> TASK OBJECTIVE: Which lines belong in the answer? Exactly those from the line containing "Gewicht der Küchenmaschine" through the last line of the records below, repeated as written.

> RECORDS SHOWN:
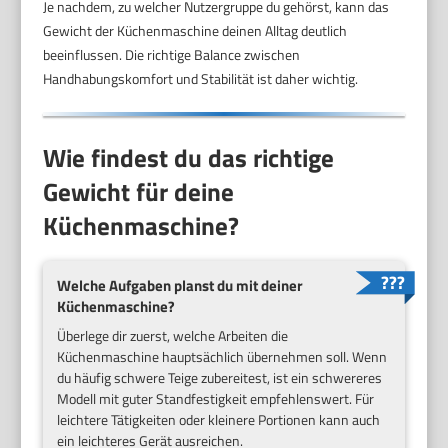
Je nachdem, zu welcher Nutzergruppe du gehörst, kann das
Gewicht der Küchenmaschine deinen Alltag deutlich
beeinflussen. Die richtige Balance zwischen
Handhabungskomfort und Stabilität ist daher wichtig.
Wie findest du das richtige
Gewicht für deine
Küchenmaschine?
Welche Aufgaben planst du mit deiner
Küchenmaschine?
Überlege dir zuerst, welche Arbeiten die
Küchenmaschine hauptsächlich übernehmen soll. Wenn
du häufig schwere Teige zubereitest, ist ein schwereres
Modell mit guter Standfestigkeit empfehlenswert. Für
leichtere Tätigkeiten oder kleinere Portionen kann auch
ein leichteres Gerät ausreichen.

> EXERCISE RESULT:
Gewicht der Küchenmaschine deinen Alltag deutlich
beeinflussen. Die richtige Balance zwischen
Handhabungskomfort und Stabilität ist daher wichtig.
Wie findest du das richtige
Gewicht für deine
Küchenmaschine?
Welche Aufgaben planst du mit deiner
Küchenmaschine?
Überlege dir zuerst, welche Arbeiten die
Küchenmaschine hauptsächlich übernehmen soll. Wenn
du häufig schwere Teige zubereitest, ist ein schwereres
Modell mit guter Standfestigkeit empfehlenswert. Für
leichtere Tätigkeiten oder kleinere Portionen kann auch
ein leichteres Gerät ausreichen.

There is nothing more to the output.